PearlAI

PearlAI is a new tool for predicting which drugs could be of use in killing cancer cells with known mutations and gene expression. It implements the DependANT algorithm to predict gene dependencies on the basis of individually modified protein-protein interaction networks based on the string database. These gene dependencies are then linked to drugs from ChemblDB that inhibit the relevant protein. The algorithm is powered by data from DepMap.

MOKCa-3D

The MOKCa database (Mutations, Oncogenes, Knowledge & Cancer) has been developed to structurally and functionally annotate, and where possible predict, the phenotypic consequences of mutations implicated in cancer.

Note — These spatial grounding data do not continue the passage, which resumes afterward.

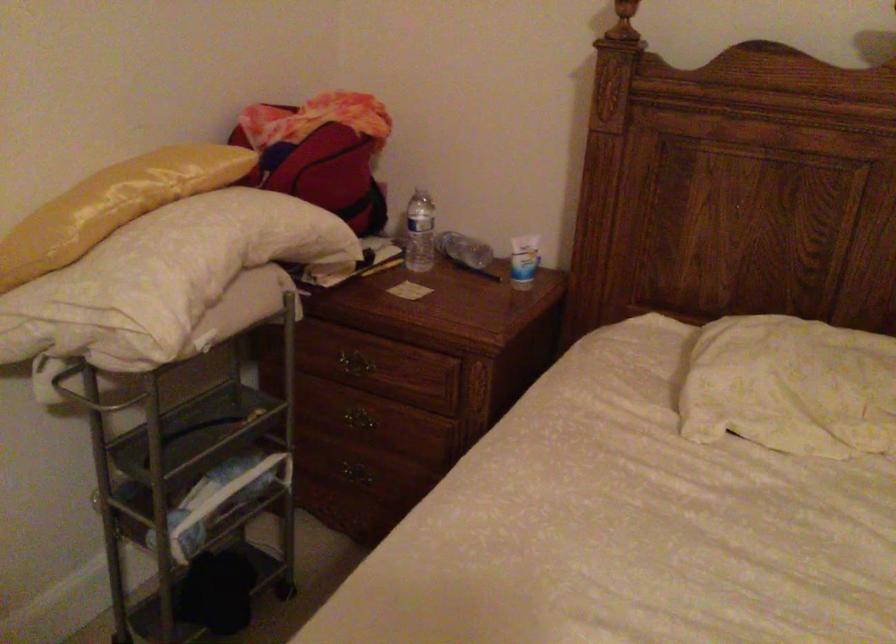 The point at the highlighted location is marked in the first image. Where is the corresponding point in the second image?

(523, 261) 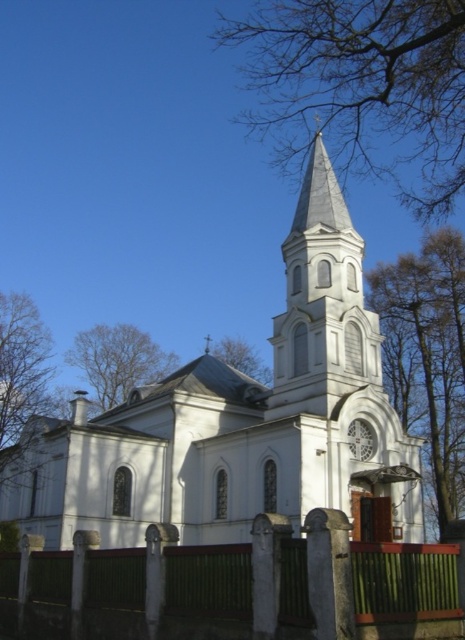 Question: From the image, what is the correct spatial relationship of green leafy tree at right in relation to bare branches at upper left?

Choices:
 (A) below
 (B) above

Answer: (A)

Question: Does bare branches at upper right appear over bare branches at upper left?

Choices:
 (A) yes
 (B) no

Answer: (A)

Question: Which point is farther to the camera?

Choices:
 (A) bare branches at upper right
 (B) green wooden fence at lower center
 (C) brown wood tree at left

Answer: (C)

Question: Which object appears closest to the camera in this image?

Choices:
 (A) green wooden fence at lower center
 (B) brown wood tree at left
 (C) bare branches at upper right
 (D) green leafy tree at right

Answer: (A)

Question: Does white smooth church at center have a larger size compared to bare branches at upper right?

Choices:
 (A) no
 (B) yes

Answer: (A)

Question: Based on their relative distances, which object is farther from the bare branches at upper left?

Choices:
 (A) bare branches at upper right
 (B) green leafy tree at upper center
 (C) white smooth church at center
 (D) green leafy tree at right

Answer: (A)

It is an update of the original MoKCa database that focused on kinases. It has been updated and expanded to include other groups of proteins implicated in carcinogenesis. This includes documented oncogenes (CGC oncogenes) and tumour supressors (CGC Tumour supressors), proteins involved in the DNA damage response (DDR) , and proteins that are oncology drug targets.

MexDrugs

MexDrugs is a database of genetic interactions that were found to be mutually exclusive in multi-'omic data using the algorithm MexD. MexD uses matched somatic mutation, copy number variance and methylation data from The Cancer Genome Atlas, together with drug information from the druggable genome databank, to identify cancer-associated genes that are mutually exclusive with genes that are inhibited by existing drugs. In some cases these genetic interactions may arise because the genes are synthetically lethal. Disclaimer: The information provided is for research purposes only and is not intended as medical advice. It should not be used to diagnose, treat, or replace professional medical consultation.

Slorth

Slorth is a database of synthetic lethal interaction that are either experimentally verified or are high quality predictions using the state of the art algorithm SLant. SLant works by using synthetic lethal data from human, worm, fly and yeast sources to identify the patterns in the protein-protein interaction network associated with being part of a synthetic lethal interaction. By searching the human network for protein pairs that match these patterns, it can effectively predict new synthetic lethal pairs.